» EXERCISE BRIEF: In the material below, which lines hold the word "only"? Pick each one out.

[WORKING DATA Boundary: Start]

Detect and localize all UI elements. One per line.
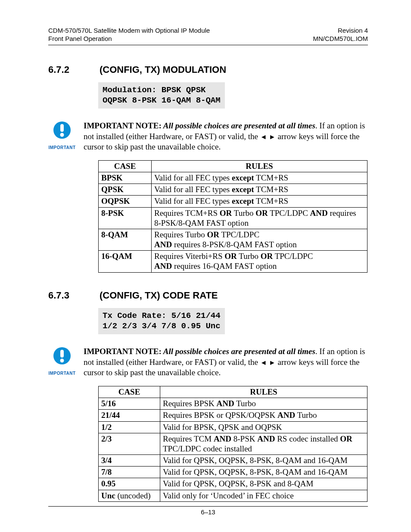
important-note-code-rate: IMPORTANT IMPORTANT NOTE: All possible c…	[48, 346, 368, 378]
header-rule	[48, 45, 368, 45]
table-row: 21/44Requires BPSK or QPSK/OQPSK AND Tur…	[99, 410, 367, 421]
table-row: 16-QAMRequires Viterbi+RS OR Turbo OR TP…	[99, 251, 367, 272]
rules-cell: Valid only for ‘Uncoded’ in FEC choice	[160, 490, 367, 501]
case-cell: Unc (uncoded)	[99, 490, 160, 501]
case-cell: 5/16	[99, 398, 160, 410]
case-cell: 2/3	[99, 433, 160, 454]
rules-cell: Requires Turbo OR TPC/LDPCAND requires 8…	[152, 229, 367, 250]
col-rules: RULES	[160, 386, 367, 398]
case-cell: 7/8	[99, 467, 160, 478]
col-rules: RULES	[152, 160, 367, 172]
case-cell: OQPSK	[99, 196, 152, 207]
section-heading-modulation: 6.7.2 (CONFIG, TX) MODULATION	[48, 64, 368, 75]
col-case: CASE	[99, 160, 152, 172]
header-left-1: CDM-570/570L Satellite Modem with Option…	[48, 27, 210, 35]
section-number: 6.7.3	[48, 290, 69, 301]
svg-rect-4	[60, 350, 64, 358]
section-number: 6.7.2	[48, 64, 69, 75]
lcd-display-code-rate: Tx Code Rate: 5/16 21/44 1/2 2/3 3/4 7/8…	[98, 308, 225, 334]
important-icon: IMPORTANT	[48, 346, 76, 376]
case-cell: 1/2	[99, 421, 160, 433]
rules-cell: Valid for QPSK, OQPSK, 8-PSK and 8-QAM	[160, 478, 367, 490]
section-heading-code-rate: 6.7.3 (CONFIG, TX) CODE RATE	[48, 290, 368, 301]
rules-cell: Valid for BPSK, QPSK and OQPSK	[160, 421, 367, 433]
page-header: CDM-570/570L Satellite Modem with Option…	[48, 27, 368, 43]
table-row: 8-QAMRequires Turbo OR TPC/LDPCAND requi…	[99, 229, 367, 250]
case-cell: 16-QAM	[99, 251, 152, 272]
note-text: IMPORTANT NOTE: All possible choices are…	[84, 121, 368, 152]
case-cell: 0.95	[99, 478, 160, 490]
lcd-display-modulation: Modulation: BPSK QPSK OQPSK 8-PSK 16-QAM…	[98, 82, 225, 109]
table-row: 8-PSKRequires TCM+RS OR Turbo OR TPC/LDP…	[99, 207, 367, 229]
important-note-modulation: IMPORTANT IMPORTANT NOTE: All possible c…	[48, 121, 368, 152]
rules-cell: Valid for all FEC types except TCM+RS	[152, 172, 367, 184]
important-label: IMPORTANT	[48, 371, 76, 376]
important-label: IMPORTANT	[48, 145, 76, 150]
svg-rect-1	[60, 124, 64, 132]
rules-cell: Requires TCM AND 8-PSK AND RS codec inst…	[160, 433, 367, 454]
svg-point-2	[60, 133, 64, 137]
table-row: 5/16Requires BPSK AND Turbo	[99, 398, 367, 410]
col-case: CASE	[99, 386, 160, 398]
table-row: OQPSKValid for all FEC types except TCM+…	[99, 196, 367, 207]
header-right-1: Revision 4	[313, 27, 368, 35]
rules-cell: Requires Viterbi+RS OR Turbo OR TPC/LDPC…	[152, 251, 367, 272]
case-cell: BPSK	[99, 172, 152, 184]
table-row: Unc (uncoded)Valid only for ‘Uncoded’ in…	[99, 490, 367, 501]
section-title: (CONFIG, TX) CODE RATE	[100, 290, 218, 301]
table-row: QPSKValid for all FEC types except TCM+R…	[99, 184, 367, 196]
table-row: 0.95Valid for QPSK, OQPSK, 8-PSK and 8-Q…	[99, 478, 367, 490]
important-icon: IMPORTANT	[48, 121, 76, 150]
svg-point-5	[60, 359, 64, 363]
table-row: 2/3Requires TCM AND 8-PSK AND RS codec i…	[99, 433, 367, 454]
case-cell: QPSK	[99, 184, 152, 196]
table-row: 3/4Valid for QPSK, OQPSK, 8-PSK, 8-QAM a…	[99, 455, 367, 467]
page-footer: 6–13	[48, 506, 368, 516]
case-cell: 8-QAM	[99, 229, 152, 250]
header-right-2: MN/CDM570L.IOM	[313, 35, 368, 43]
modulation-rules-table: CASE RULES BPSKValid for all FEC types e…	[98, 160, 367, 273]
table-row: 7/8Valid for QPSK, OQPSK, 8-PSK, 8-QAM a…	[99, 467, 367, 478]
rules-cell: Requires BPSK AND Turbo	[160, 398, 367, 410]
rules-cell: Valid for QPSK, OQPSK, 8-PSK, 8-QAM and …	[160, 455, 367, 467]
note-text: IMPORTANT NOTE: All possible choices are…	[84, 346, 368, 378]
case-cell: 8-PSK	[99, 207, 152, 229]
rules-cell: Valid for all FEC types except TCM+RS	[152, 196, 367, 207]
rules-cell: Valid for all FEC types except TCM+RS	[152, 184, 367, 196]
case-cell: 21/44	[99, 410, 160, 421]
table-row: 1/2Valid for BPSK, QPSK and OQPSK	[99, 421, 367, 433]
rules-cell: Requires TCM+RS OR Turbo OR TPC/LDPC AND…	[152, 207, 367, 229]
table-row: BPSKValid for all FEC types except TCM+R…	[99, 172, 367, 184]
rules-cell: Valid for QPSK, OQPSK, 8-PSK, 8-QAM and …	[160, 467, 367, 478]
section-title: (CONFIG, TX) MODULATION	[100, 64, 226, 75]
header-left-2: Front Panel Operation	[48, 35, 210, 43]
code-rate-rules-table: CASE RULES 5/16Requires BPSK AND Turbo21…	[98, 386, 367, 502]
rules-cell: Requires BPSK or QPSK/OQPSK AND Turbo	[160, 410, 367, 421]
case-cell: 3/4	[99, 455, 160, 467]
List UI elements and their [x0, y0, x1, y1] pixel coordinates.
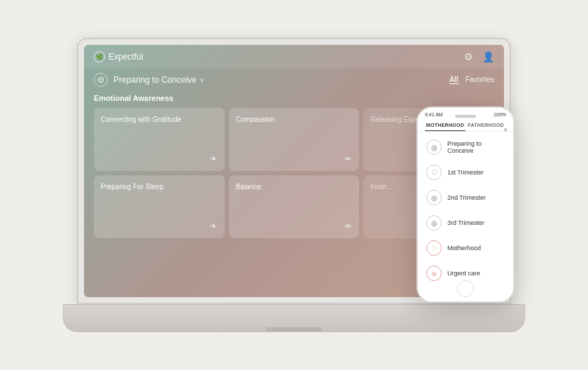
svg-point-1	[100, 79, 102, 81]
card-0[interactable]: Connecting with Gratitude ❧	[94, 108, 225, 171]
list-icon-4: ♡	[426, 240, 442, 256]
laptop-base	[63, 304, 525, 332]
section-title: Emotional Awareness	[84, 92, 504, 108]
card-icon-1: ❧	[236, 153, 353, 164]
card-3[interactable]: Preparing For Sleep ❧	[94, 175, 225, 238]
list-label-2: 2nd Trimester	[447, 194, 486, 201]
nav-title-text: Preparing to Conceive	[113, 75, 197, 85]
nav-filters: All Favorites	[449, 76, 494, 84]
gear-icon[interactable]: ⚙	[462, 50, 475, 63]
card-title-3: Preparing For Sleep	[101, 182, 218, 191]
header-icons: ⚙ 👤	[462, 50, 494, 63]
list-item-1[interactable]: ♡ 1st Trimester	[418, 160, 513, 185]
card-icon-0: ❧	[101, 153, 218, 164]
card-icon-3: ❧	[101, 220, 218, 231]
app-nav: Preparing to Conceive ∨ All Favorites	[84, 69, 504, 92]
phone-battery: 100%	[493, 112, 506, 117]
laptop-notch	[266, 327, 322, 331]
nav-circle-icon	[94, 73, 108, 87]
nav-left: Preparing to Conceive ∨	[94, 73, 204, 87]
list-icon-2: ◎	[426, 190, 442, 205]
phone-tabs: Motherhood Fatherhood	[418, 120, 513, 132]
filter-all[interactable]: All	[449, 76, 458, 84]
list-icon-3: ◎	[426, 215, 442, 231]
phone: 9:41 AM 100% Motherhood Fatherhood × ◎ P…	[416, 107, 514, 303]
filter-favorites[interactable]: Favorites	[465, 76, 494, 84]
card-4[interactable]: Balance ❧	[229, 175, 360, 238]
card-title-4: Balance	[236, 182, 353, 191]
list-icon-5: ⊕	[426, 266, 442, 281]
tab-motherhood[interactable]: Motherhood	[425, 120, 465, 131]
list-item-4[interactable]: ♡ Motherhood	[418, 235, 513, 261]
list-label-5: Urgent care	[447, 270, 480, 277]
list-label-1: 1st Trimester	[447, 169, 484, 176]
app-header: 🌿 Expectful ⚙ 👤	[84, 45, 504, 69]
app-logo: 🌿 Expectful	[94, 51, 143, 62]
list-icon-1: ♡	[426, 165, 442, 180]
list-icon-0: ◎	[426, 139, 442, 155]
list-label-0: Preparing to Conceive	[447, 140, 505, 154]
phone-status-bar: 9:41 AM 100%	[418, 108, 513, 120]
list-label-4: Motherhood	[447, 245, 481, 252]
phone-list: ◎ Preparing to Conceive ♡ 1st Trimester …	[418, 132, 513, 289]
logo-icon: 🌿	[94, 51, 105, 62]
scene: 🌿 Expectful ⚙ 👤 Prepar	[0, 0, 588, 370]
dropdown-icon: ∨	[200, 76, 204, 83]
phone-home-button[interactable]	[457, 280, 474, 297]
card-1[interactable]: Compassion ❧	[229, 108, 360, 171]
list-item-0[interactable]: ◎ Preparing to Conceive	[418, 135, 513, 160]
phone-screen: 9:41 AM 100% Motherhood Fatherhood × ◎ P…	[418, 108, 513, 301]
phone-time: 9:41 AM	[425, 112, 443, 117]
tab-fatherhood[interactable]: Fatherhood	[465, 120, 506, 131]
nav-title[interactable]: Preparing to Conceive ∨	[113, 75, 204, 85]
card-icon-4: ❧	[236, 220, 353, 231]
card-title-0: Connecting with Gratitude	[101, 115, 218, 124]
logo-text: Expectful	[108, 52, 143, 62]
user-icon[interactable]: 👤	[482, 50, 494, 63]
list-item-2[interactable]: ◎ 2nd Trimester	[418, 185, 513, 210]
phone-speaker	[455, 115, 476, 118]
list-item-3[interactable]: ◎ 3rd Trimester	[418, 210, 513, 235]
card-title-1: Compassion	[236, 115, 353, 124]
phone-close-icon[interactable]: ×	[503, 126, 507, 134]
list-label-3: 3rd Trimester	[447, 219, 484, 226]
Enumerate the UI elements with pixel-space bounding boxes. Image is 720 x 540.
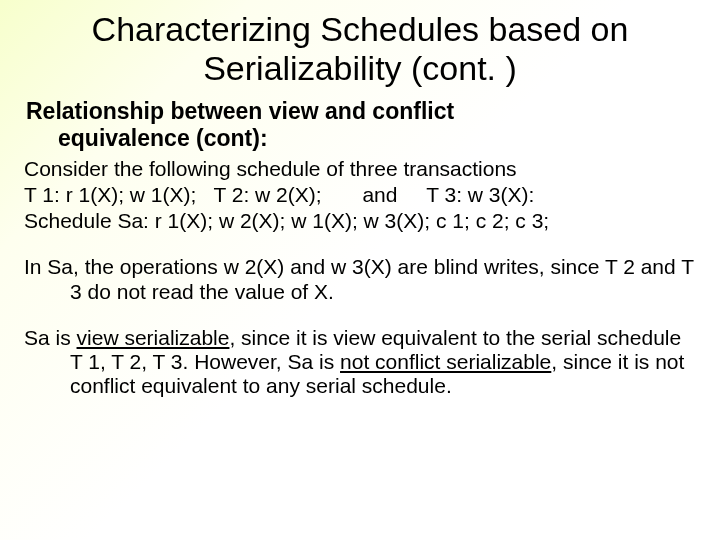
not-conflict-serializable-term: not conflict serializable [340,350,551,373]
consider-text: Consider the following schedule of three… [24,157,696,181]
slide: Characterizing Schedules based on Serial… [0,0,720,540]
transactions-line: T 1: r 1(X); w 1(X); T 2: w 2(X); and T … [24,183,696,207]
conclusion-paragraph: Sa is view serializable, since it is vie… [24,326,696,398]
conclusion-part-a: Sa is [24,326,77,349]
subheading: Relationship between view and conflict e… [24,98,696,151]
schedule-sa-line: Schedule Sa: r 1(X); w 2(X); w 1(X); w 3… [24,209,696,233]
subheading-line1: Relationship between view and conflict [26,98,454,124]
slide-title: Characterizing Schedules based on Serial… [24,10,696,88]
blind-writes-paragraph: In Sa, the operations w 2(X) and w 3(X) … [24,255,696,303]
subheading-line2: equivalence (cont): [26,125,696,151]
view-serializable-term: view serializable [77,326,230,349]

[WORKING DATA Boundary: End]

» RESPONSE AREA:
rules-cell: Valid only for ‘Uncoded’ in FEC choice	[160, 490, 367, 501]
table-row: Unc (uncoded)Valid only for ‘Uncoded’ in…	[99, 490, 367, 501]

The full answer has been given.